Gallo Vitucci Klar LLP, New York (C. Briggs Johnson of counsel), for respondents.
Order, Supreme Court, New York County (Lisa S. Headley, J.), entered April 8, 2022, which, to the extent appealed from, denied plaintiff's motion for summary judgment on liability as against defendants 268 West 47th Rest., Inc., individually and doing business as Copacabana and 760 8th Ave. Rest., Inc., individually and doing business as Copacabana (Copacabana), and granted Copacabana's motion for summary judgment dismissing the complaint against it, unanimously modified, on the law, without costs, to deny so much of Copacabana's motion for summary judgment dismissing the claim alleging violation of the Dram Shop Act (General Obligations Law § 11-101), and otherwise affirmed, without costs.
Copacabana was not entitled to summary judgment dismissing the claim alleging violation of the Dram Shop Act (General Obligations Law § 11-101; Alcoholic Beverage Control Law § 65 [2]), as it did not satisfy its initial burden of negating the possibility that it served alcohol to a visibly intoxicated person (see Cohen v Bread & Butter Entertainment LLC, 73 AD3d 600, 600-601 [1st Dept 2010]; McGovern v 4299 Katonah, 5 AD3d 239, 240 [1st Dept 2004]). While Copacabana relied on defendant Anslem Trotman's deposition testimony that he arrived to the establishment after having only one beer, and that he did not recall anyone from Copacabana serving him drinks, Trotman's testimony was insufficient to rule out the possibility that he was served alcohol by Copacabana waitstaff while he was visibly intoxicated. Trotman had also testified that he was drunk and could not remember large portions of the night, and his testimony was equivocal as to whether Copacabana waitstaff served him drinks or whether he purchased additional alcohol beyond what came with his party package. The remaining evidence submitted by Copacabana was insufficient to satisfy its prima facie burden because it was not based on personal knowledge of Copacabana employees as to whether Trotman was visibly intoxicated. In any event, plaintiff's evidence raised triable issues of fact as to whether Trotman was served while visibly intoxicated.

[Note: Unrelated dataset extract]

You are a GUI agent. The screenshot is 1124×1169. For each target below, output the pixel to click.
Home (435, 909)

Plaintiff was also not entitled to summary judgment on liability, as the record raises issues of fact as to whether Trotman was served by Copacabana waitstaff, or by the party promoter renting out the premises, and whether Trotman was served alcohol while being visibly intoxicated. Plaintiff's evidence that Trotman had a high blood alcohol content before leaving Copacabana, alone, was insufficient to establish plaintiff's entitlement to judgment as a matter of law.
Plaintiff's common-law negligence was properly dismissed, as the accident that resulted in plaintiff's injuries occurred off Copacabana's premises (see Hurtado v Williams, 112 AD3d 1047, 1049 [3d Dept 2013]). The claim for punitive damages was also properly dismissed, as there is no independent cause of action for punitive damages (Muniz v Mount Sinai Hosp. of Queens, 91 AD3d 612, 617-618 [2d Dept 2012]), and plaintiff failed [*2]to establish a basis for such damages.
We have considered the parties' remaining contentions for affirmative relief and find them unavailing. Concur—Manzanet-Daniels, J.P., Moulton, González, Rodriguez, Higgitt, JJ.